Students still adhere to a traditional Western dress code — men are clean-shaven with close-cropped hair and both the guys and the gals (yes, there have been 62 women graduates since its inauguration) wear collared shirts, long pants and leather-soled boots or shoes.

As much as preparing students for some of the industry’s top jobs, Ranch Management has served to preserve the cowboy way of life.

“We think we need oil, but food and water are really important,” said interim director Brian Vasseur ’98 (RM) (MBA ’05). “This is not a flash-in-the-pan industry. We plan to be here another 50 years.”

A PROGRAM IS BORN
In the early 1950s, prominent ranchers Charles Pettit of Flat Top Ranch near Walnut Springs, Roy Parks of Midland and Milton E. Daniel of Breckenridge approached TCU Chancellor M.E. Sadler with the idea of starting a ranch-training program. The ranchers felt that too many students were graduating from agricultural colleges with narrow specialties that did not prepare them for the wider array of knowledge and expertise required of a ranch manager.

They chose TCU because they felt a smaller private university was better equipped than state universities to identify and adapt to the changing educational needs of the agricultural industry.

Sadler, who was at first skeptical, asked several ranchers and members of the Texas and Southwestern Cattle Raisers Association what they thought. Not only did they support the proposed program, said Ranch Management Director Emeritus John Merrill, they told Sadler if TCU didn’t do it, no one else would. The pamphlet, at left, from the 1950s informed prospective students about the then-fledgling program.

Merrill, above, took the reins of the program in 1961, following the death of the program’s first director Arthur Courtade. Merrill, who was recently awarded the Golden Spur, the ranching industry's highest honor, was the director for more than 30 years. When Merrill took over, the program focused on teaching basic ranching skills, like roping and fence mending. But he expanded the focus to one of training students to oversee an entire ranching operation.

THE GRADUATES
There are 1,266 living alumni from 40 states and 26 countries.
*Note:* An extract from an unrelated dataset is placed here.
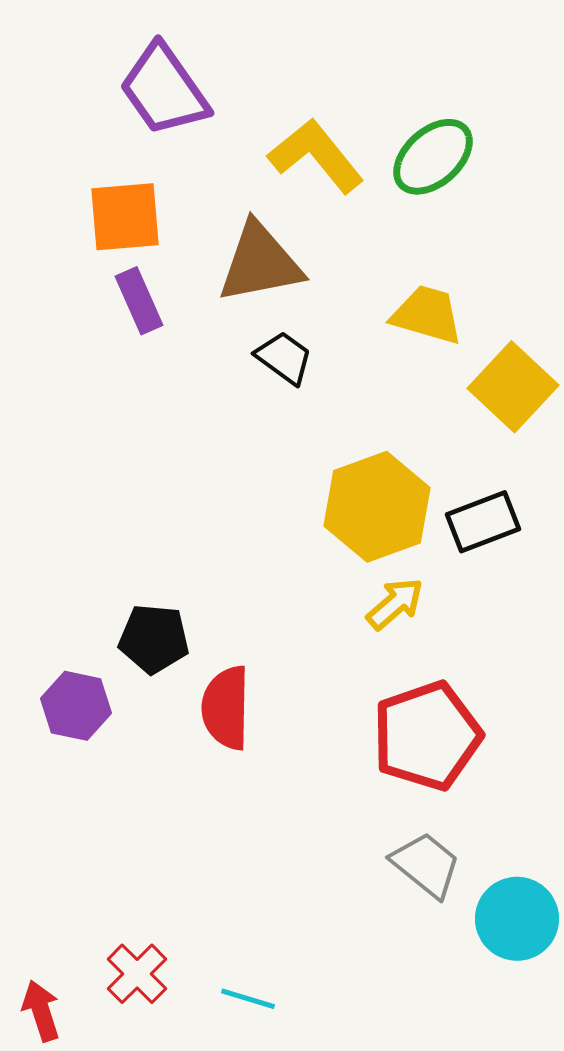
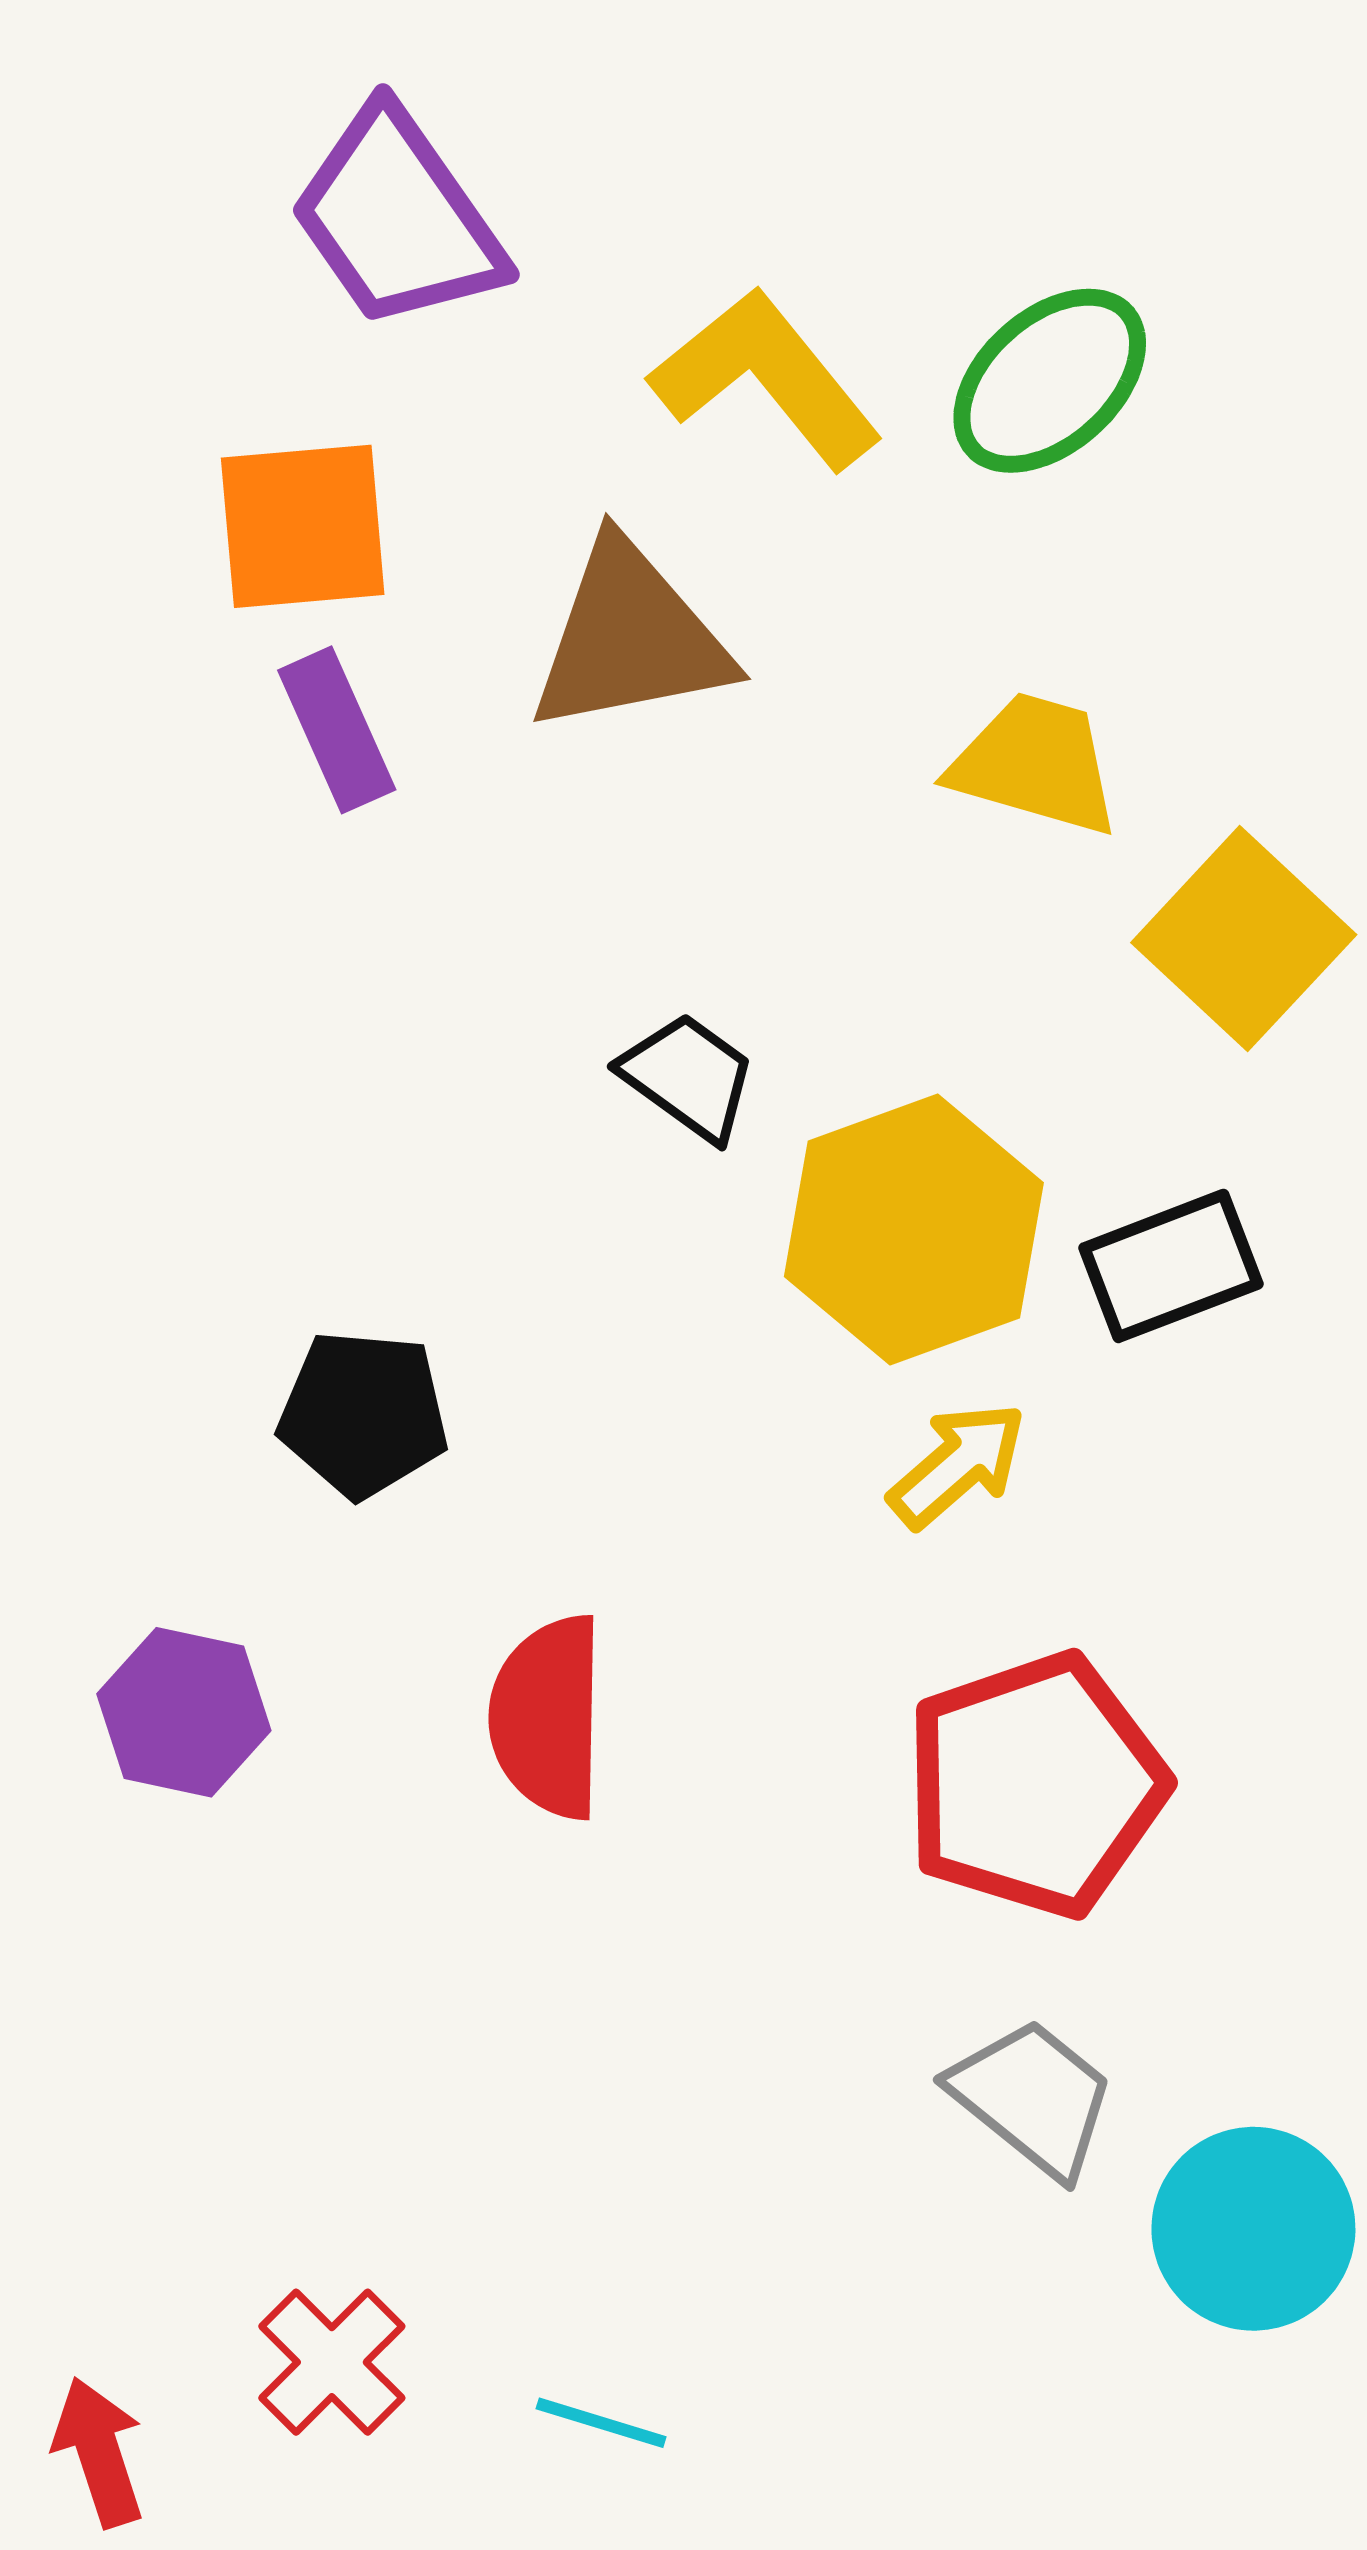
black trapezoid: (284, 358) -> (688, 1077), moved
black pentagon: (154, 639) -> (363, 1414), moved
Many have gone on to manage or own prominent ranching operations.

An estimated 94 percent of graduates work in agricultural production; others are in banking, real estate and other related fields. Of the 135 directors of the Texas and Southwestern Cattle Raisers Association, 23 are Ranch Management alumni.
“When they graduate from the program, they should be prepared to manage any type of ranching operation anywhere in the world,” Merrill said.

CYBERSPACE COWBOYS
Ranchers today can increasingly do business without ever setting foot off the ranch, thanks to technological innovations.

Likewise, Ranch Management students are only a mouse click away from up-to-the minute commodity futures and stock prices online. It is now commonplace for livestock auctions to be conducted via Internet sites such as www.cattleusa.com. And video monitors in the Winthrop Rockefeller Building (next to the D.J. Kelly Alumni Center) broadcast livestock for sale all over the world.

Students are also exposed to new methods of tagging and identifying cattle, such as radio frequency tags. The tiny devices, which are inserted into the ears of cattle, are scanned as cattle enter the chute. The frequencies allow ranchers to track the ID number, medical history and other information for each animal.

THE COWBOY WAY
While the classroom lessons are important, nearly half of students’ time has always been devoted to road trips to working ranches, feedlots and other agricultural operations where real-life lessons are taught. A fleet of five Suburbans has replaced the station wagons used in the early 1960s.

THE COURSE LOAD
Every summer, the Ranch Management faculty revises and updates the curriculum, taking into account the latest industry trends. No textbooks are used, just detailed notes compiled by the professors, each of whom continues to work in the industry.

Unchanged year after year are the basic knowledge areas students must master, such as ranch operations and development, records and finance, animal health management and reproduction, soil and water conservation and marketing.